During my summer internship at Zillow.com, I finished a web application that I started working on back in the spring. Initially, I was going to make a Facebook application that would replace the old Schedules app, where you could enter the courses you were taking. To this end, I made a scraper for the UW Time Schedule, and started working on the Model side of a Ruby on Rails app. Swept up by schoolwork, I soon ran out of motivation.
That quarter, I was taking a Statistics class aimed at Computer Science majors (UW Seattle: STAT 391). The final project was done in groups and was completely up to the students to define. My group, which included Alan Fineberg and Justin McOmie, decided to explore the relationship between UW instructor salaries and the student evaluations of their courses.

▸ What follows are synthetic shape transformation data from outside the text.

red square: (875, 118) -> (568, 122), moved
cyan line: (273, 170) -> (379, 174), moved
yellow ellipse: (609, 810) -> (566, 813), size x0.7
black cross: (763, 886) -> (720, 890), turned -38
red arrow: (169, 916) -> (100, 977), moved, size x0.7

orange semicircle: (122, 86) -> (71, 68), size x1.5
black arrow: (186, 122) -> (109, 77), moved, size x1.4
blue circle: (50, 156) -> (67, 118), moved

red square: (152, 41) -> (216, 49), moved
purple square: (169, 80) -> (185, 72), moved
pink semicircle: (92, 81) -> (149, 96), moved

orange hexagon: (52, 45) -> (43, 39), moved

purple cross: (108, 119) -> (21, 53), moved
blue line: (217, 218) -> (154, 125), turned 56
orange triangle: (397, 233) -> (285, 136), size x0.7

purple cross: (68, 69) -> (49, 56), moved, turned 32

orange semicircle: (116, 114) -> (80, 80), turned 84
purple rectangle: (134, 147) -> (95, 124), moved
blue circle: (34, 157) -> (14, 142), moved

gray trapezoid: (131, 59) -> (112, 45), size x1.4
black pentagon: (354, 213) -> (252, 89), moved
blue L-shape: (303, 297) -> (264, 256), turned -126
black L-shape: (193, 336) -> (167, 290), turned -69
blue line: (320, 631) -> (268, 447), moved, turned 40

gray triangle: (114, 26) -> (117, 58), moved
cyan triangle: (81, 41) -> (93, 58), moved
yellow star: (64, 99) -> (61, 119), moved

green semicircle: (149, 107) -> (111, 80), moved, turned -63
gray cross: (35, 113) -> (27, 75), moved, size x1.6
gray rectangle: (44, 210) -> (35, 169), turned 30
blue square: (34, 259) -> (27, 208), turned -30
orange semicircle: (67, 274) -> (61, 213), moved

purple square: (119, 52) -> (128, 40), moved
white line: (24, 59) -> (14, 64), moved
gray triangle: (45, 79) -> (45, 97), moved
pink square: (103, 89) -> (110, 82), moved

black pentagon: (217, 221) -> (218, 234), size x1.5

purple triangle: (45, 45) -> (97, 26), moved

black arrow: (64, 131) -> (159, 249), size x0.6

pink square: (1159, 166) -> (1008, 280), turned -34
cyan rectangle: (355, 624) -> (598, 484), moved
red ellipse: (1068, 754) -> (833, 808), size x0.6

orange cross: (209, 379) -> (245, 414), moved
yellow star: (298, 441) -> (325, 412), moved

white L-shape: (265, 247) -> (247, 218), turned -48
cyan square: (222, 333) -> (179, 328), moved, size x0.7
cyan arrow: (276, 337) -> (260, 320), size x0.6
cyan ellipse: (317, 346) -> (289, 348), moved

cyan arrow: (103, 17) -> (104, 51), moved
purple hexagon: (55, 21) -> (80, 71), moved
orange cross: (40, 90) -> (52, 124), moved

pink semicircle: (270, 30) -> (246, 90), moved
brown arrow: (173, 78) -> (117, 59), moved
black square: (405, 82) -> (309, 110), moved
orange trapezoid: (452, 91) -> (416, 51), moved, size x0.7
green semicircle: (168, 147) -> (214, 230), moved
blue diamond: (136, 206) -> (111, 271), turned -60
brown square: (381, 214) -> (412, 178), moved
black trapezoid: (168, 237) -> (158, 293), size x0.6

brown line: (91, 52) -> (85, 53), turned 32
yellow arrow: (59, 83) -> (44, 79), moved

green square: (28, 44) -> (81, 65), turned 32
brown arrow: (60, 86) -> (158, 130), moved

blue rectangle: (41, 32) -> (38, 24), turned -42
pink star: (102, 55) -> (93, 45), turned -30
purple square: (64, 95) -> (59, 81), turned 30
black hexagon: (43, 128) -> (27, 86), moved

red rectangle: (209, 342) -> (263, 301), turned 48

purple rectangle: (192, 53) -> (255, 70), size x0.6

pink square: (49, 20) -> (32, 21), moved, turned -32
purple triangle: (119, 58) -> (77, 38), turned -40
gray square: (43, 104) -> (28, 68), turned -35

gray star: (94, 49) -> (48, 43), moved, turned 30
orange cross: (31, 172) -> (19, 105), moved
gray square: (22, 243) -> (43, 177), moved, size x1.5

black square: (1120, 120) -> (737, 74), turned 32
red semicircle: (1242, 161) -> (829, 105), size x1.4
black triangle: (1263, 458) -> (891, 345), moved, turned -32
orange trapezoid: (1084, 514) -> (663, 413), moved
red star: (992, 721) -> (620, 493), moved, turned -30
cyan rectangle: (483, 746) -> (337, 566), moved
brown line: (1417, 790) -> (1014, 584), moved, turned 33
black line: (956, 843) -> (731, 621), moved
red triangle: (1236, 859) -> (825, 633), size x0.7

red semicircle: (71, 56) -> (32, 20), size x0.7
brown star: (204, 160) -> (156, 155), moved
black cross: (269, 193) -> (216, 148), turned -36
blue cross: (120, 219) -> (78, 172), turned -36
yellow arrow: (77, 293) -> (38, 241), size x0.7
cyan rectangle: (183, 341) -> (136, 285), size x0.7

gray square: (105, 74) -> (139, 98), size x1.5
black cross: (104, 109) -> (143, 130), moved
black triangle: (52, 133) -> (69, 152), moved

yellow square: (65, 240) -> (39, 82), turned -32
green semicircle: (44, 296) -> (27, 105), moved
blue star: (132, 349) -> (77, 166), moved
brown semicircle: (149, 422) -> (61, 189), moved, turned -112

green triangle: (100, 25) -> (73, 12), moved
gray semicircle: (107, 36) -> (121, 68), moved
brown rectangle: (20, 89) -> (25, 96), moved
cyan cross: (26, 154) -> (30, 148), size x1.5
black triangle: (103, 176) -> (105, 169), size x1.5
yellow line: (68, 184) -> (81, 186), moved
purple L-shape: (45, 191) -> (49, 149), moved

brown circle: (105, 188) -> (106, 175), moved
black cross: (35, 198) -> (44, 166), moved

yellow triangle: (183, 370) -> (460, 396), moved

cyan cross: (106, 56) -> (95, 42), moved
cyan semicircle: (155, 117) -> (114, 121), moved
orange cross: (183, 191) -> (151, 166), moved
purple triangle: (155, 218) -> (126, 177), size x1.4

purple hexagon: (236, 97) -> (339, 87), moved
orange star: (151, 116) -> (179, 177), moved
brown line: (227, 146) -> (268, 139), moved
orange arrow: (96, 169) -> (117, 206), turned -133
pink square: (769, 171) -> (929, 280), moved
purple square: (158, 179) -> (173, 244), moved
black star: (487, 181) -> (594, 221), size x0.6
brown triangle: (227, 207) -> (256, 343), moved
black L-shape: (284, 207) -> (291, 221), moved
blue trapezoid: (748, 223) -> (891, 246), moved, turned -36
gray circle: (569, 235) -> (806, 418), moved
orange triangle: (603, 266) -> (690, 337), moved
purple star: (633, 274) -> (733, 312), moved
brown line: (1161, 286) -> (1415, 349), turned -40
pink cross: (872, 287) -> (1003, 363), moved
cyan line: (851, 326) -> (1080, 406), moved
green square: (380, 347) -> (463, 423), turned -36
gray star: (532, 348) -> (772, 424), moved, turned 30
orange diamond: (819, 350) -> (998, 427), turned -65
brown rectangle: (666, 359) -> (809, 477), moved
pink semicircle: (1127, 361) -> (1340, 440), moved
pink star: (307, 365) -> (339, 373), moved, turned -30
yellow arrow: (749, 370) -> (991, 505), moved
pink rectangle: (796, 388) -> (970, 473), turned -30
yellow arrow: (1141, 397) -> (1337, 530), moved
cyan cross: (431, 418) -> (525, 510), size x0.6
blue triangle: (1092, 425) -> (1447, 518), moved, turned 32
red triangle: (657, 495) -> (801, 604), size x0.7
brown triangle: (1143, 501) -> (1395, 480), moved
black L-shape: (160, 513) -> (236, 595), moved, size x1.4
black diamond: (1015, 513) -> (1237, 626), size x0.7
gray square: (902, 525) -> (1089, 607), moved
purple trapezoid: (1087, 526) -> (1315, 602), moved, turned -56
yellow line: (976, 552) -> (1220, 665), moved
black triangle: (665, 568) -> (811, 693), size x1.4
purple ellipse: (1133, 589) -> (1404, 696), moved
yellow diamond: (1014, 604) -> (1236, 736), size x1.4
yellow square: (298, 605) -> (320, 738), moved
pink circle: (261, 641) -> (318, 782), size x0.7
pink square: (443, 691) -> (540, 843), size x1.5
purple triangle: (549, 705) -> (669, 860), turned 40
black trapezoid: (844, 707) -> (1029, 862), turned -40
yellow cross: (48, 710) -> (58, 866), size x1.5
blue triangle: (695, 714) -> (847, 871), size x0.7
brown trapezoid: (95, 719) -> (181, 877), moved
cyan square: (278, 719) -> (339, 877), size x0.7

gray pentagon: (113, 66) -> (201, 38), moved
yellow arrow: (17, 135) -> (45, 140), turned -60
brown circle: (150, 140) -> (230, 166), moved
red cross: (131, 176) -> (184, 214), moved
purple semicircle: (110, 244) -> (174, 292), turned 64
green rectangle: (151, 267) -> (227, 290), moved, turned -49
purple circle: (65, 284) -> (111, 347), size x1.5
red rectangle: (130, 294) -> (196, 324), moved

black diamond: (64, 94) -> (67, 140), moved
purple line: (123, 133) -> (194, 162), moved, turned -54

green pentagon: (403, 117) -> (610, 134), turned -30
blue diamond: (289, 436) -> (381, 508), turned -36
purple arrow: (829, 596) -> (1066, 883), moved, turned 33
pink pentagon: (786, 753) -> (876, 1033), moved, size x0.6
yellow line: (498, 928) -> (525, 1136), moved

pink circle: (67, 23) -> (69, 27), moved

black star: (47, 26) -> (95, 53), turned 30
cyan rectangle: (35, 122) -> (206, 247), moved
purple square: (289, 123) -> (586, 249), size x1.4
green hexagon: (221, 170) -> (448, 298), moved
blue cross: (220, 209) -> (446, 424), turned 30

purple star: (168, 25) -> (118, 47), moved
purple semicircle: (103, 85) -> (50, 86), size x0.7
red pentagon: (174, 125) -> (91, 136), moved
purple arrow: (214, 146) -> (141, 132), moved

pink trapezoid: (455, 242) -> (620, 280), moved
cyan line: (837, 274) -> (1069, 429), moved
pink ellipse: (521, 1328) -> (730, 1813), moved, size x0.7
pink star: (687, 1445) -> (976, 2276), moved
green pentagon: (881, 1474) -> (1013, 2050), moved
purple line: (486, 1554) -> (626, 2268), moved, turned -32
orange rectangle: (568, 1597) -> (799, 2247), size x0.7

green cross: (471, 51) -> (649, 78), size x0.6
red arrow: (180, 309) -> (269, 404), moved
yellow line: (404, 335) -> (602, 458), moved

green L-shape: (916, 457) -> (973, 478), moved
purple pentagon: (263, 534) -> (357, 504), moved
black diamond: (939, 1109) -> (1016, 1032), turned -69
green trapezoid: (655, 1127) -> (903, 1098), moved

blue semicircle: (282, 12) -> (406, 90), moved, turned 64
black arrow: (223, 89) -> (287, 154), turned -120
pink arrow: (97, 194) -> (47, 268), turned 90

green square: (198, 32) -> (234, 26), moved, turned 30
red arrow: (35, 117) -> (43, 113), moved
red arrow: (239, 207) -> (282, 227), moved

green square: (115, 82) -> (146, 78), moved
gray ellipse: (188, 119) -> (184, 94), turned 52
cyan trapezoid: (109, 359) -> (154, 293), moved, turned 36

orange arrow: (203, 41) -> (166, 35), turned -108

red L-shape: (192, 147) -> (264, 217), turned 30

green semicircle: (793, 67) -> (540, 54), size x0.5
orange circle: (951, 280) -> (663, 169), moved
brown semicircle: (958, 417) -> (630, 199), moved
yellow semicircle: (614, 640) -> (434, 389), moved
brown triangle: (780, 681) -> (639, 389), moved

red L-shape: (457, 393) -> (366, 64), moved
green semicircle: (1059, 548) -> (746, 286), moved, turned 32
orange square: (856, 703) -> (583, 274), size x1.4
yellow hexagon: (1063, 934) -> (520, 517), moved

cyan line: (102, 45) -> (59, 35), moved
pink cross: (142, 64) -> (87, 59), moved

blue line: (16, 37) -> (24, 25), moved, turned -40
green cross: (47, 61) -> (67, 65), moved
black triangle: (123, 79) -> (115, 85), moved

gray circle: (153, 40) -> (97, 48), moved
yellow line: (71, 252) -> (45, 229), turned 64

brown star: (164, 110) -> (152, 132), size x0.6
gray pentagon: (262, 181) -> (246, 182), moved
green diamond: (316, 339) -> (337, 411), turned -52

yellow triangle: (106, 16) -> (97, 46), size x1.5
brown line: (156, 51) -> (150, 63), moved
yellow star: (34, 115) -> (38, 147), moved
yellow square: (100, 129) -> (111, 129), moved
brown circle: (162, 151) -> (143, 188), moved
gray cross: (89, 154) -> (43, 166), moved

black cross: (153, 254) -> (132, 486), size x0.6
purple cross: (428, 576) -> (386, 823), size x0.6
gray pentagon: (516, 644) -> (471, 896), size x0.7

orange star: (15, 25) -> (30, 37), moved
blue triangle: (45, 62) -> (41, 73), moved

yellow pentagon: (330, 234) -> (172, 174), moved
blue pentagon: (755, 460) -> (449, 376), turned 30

The University collects student evaluations of almost every course at the end of the quarter, and stores data from the last three quarters at http://washington.edu/cec/. Salary data is available biannually for the past decade from what seems to be a FOIA request. Since three quarters of evaluations were not enough, we headed to the Internet Archive and dug up evaluations from 1998-2005. Unfortunately, in 2005 UW seems to have enabled an authentication gateway, shutting poor bots out.
Anyway, processing the data was a pretty fun bit of data mining. We had to do a substantial amount of cleanup to handle duplicate instructor and evaluation entries, and to join the data the way we wanted to. Although I won’t vouch for the soundness of our statistical foundations, we were unable to find any significant consistent relationship between instructor performance and salary. We looked at tenured and non-tenured instructors in many departments. Take the finding with a grain of salt, as there are a lot of things missing from a proper analysis: inclusion of research performance and grant money data, normalization of evaluations by course (some courses should be expected to rate lower, because they are harder), and data from 2005-2007.
I was responsible for scraping the evaluations, and I decided to make a web app that would present this new wealth of data in a useful way. Mainly, I wanted to enable searching, and present average ratings by course and instructor. Writing the application was a fun experience in learning Rails, and an exercise in test-driven development. Development was on slow simmer for a while, kicking up over the last few weeks of the summer (curiously, as I got busier at Zillow).
The result is accessible to all at UW Courses. I would be honored if you checked it out, and I hope that UW students find it useful. It contains about five times as many evaluations as are made accessible by UW, and provides a decent search interface. The source code for the whole application lives here at Github. Feel free to contribute.
Rails was a bit of a poor choice for this application, because the data it presents is really static. I feel that Rails really shines in terms of productivity and ease in dynamic, not static, data applications. Also, I got a good look at Rails performance issues, as the vast amount of data I was dealing with meant that I ran into “scaling” problems immediately. The site could be blazing fast with page caching (with memcached), but my hosting solution–256 Slicehost slice–lacks the memory.